L’après-midi de la deuxième journée était entièrement consacré à l’approche proprement œcuménique du sujet. Don Angelo Maffeis (Brescia) a tracé avec précision les nœuds du débat interconfessionnel autour de la Déclaration conjointe sur la justification (1999) et de sa réception de la part des diverses Églises. Le pasteur Dirk Lange (Saint Paul, MN), rédacteur principal de la liturgie célébrée à Lund par le pape François et les responsables du luthéranisme mondial, a montré que l’accord sur la justification a fait passer ces Églises « du conflit à la communion », et que cet accord ne peut rester limité au plan théologique, mais qu’il doit se traduire concrètement et entrer dans la vie et les célébrations des communautés. Enfin, la modératrice de la commission Foi et Constitution du Conseil œcuménique des Églises, la réformée Susan Durber (Taunton), a établi le lien entre justification et justice humaine, dans la logique du « Pèlerinage de confiance et de paix » animé par l’institution genevoise. Pour elle, la logique de la justice de Dieu, qui doit toujours être mesurée de manière théologique et œcuménique, est une logique de don plus que de droit, qui investit tout l’agir social et politique des chrétiens.

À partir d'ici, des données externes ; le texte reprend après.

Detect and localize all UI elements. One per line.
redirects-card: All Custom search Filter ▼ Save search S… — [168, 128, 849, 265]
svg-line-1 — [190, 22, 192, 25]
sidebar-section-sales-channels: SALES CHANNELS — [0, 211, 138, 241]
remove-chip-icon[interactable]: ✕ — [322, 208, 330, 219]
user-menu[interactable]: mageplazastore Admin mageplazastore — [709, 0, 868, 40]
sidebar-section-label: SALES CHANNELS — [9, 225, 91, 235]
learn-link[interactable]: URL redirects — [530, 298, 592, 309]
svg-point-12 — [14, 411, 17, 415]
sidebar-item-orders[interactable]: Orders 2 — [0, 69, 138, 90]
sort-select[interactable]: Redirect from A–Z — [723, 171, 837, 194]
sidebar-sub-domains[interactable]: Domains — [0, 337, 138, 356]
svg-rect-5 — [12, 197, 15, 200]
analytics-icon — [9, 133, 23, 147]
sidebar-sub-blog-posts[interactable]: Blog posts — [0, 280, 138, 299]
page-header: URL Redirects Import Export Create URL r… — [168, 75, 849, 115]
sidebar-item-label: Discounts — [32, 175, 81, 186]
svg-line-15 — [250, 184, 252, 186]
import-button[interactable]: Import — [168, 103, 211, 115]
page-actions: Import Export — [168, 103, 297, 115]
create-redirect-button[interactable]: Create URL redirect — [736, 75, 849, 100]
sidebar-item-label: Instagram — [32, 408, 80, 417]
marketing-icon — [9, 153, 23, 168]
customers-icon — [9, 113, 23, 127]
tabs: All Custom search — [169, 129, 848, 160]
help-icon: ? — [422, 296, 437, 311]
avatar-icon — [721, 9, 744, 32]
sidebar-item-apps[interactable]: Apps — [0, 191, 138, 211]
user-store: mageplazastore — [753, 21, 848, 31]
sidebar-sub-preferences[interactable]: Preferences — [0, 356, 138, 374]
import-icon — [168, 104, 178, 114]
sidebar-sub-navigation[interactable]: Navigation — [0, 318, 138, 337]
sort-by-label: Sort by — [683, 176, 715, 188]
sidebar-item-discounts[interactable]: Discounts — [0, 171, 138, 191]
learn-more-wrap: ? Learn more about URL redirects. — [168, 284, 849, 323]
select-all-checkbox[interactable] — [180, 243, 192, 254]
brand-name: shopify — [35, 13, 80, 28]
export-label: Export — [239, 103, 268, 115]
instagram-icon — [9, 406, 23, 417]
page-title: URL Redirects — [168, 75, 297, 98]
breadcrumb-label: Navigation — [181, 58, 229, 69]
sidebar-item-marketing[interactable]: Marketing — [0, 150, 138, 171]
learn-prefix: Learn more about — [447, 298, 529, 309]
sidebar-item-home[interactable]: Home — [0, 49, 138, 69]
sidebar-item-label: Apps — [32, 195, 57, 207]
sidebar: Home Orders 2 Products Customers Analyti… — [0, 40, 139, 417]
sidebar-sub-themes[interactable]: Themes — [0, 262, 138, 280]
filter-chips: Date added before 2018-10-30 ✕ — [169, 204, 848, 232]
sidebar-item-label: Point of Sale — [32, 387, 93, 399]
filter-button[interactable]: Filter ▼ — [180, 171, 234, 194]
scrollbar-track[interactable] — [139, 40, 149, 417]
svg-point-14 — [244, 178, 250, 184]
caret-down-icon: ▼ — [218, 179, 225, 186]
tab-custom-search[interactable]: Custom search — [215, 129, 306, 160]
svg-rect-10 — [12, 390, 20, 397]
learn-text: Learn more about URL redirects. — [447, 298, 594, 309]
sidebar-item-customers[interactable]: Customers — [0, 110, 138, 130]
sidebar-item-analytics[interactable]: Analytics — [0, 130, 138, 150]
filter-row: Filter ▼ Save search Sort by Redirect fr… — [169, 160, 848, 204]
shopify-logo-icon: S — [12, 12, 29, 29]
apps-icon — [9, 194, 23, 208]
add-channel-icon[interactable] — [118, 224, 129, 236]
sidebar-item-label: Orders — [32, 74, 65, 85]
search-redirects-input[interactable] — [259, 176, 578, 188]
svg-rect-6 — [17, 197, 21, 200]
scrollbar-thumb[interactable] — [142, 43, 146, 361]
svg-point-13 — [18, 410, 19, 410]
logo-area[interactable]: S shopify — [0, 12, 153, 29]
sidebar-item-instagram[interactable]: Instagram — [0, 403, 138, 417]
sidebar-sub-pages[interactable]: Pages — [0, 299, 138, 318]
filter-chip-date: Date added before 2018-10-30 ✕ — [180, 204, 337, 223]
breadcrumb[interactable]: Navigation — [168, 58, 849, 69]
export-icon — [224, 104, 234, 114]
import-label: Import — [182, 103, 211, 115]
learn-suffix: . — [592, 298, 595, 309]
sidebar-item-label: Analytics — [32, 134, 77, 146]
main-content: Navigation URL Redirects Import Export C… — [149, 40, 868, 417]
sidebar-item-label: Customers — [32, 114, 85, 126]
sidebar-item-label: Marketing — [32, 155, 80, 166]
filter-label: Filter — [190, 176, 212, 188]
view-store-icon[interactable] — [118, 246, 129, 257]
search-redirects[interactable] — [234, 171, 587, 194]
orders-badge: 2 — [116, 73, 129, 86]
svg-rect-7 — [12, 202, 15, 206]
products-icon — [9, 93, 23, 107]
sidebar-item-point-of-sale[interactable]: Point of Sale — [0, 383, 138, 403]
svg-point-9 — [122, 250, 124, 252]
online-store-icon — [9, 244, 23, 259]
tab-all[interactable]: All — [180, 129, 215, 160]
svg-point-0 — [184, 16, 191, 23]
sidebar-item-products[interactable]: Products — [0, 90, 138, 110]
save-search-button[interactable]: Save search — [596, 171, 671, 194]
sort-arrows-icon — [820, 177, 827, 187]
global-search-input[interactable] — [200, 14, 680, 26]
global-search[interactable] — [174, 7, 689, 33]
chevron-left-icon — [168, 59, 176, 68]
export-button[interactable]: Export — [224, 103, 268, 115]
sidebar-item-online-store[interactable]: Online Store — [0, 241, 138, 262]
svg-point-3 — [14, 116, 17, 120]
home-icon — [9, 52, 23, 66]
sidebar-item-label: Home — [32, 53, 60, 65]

Les actes de ces riches journées de réflexion et d’échange – qui ont rassemblé une bonne centaine de participants provenant d’Italie, de France, de Suisse, d’Allemagne, des Pays-Bas, de Belgique, de Grande Bretagne et des États-Unis – seront publiés par les Edizioni Qiqajon de la Communauté de Bose. Les principaux textes en français paraîtront par ailleurs dans diverses livraisons de la revue Positions luthériennes de l’année à venir.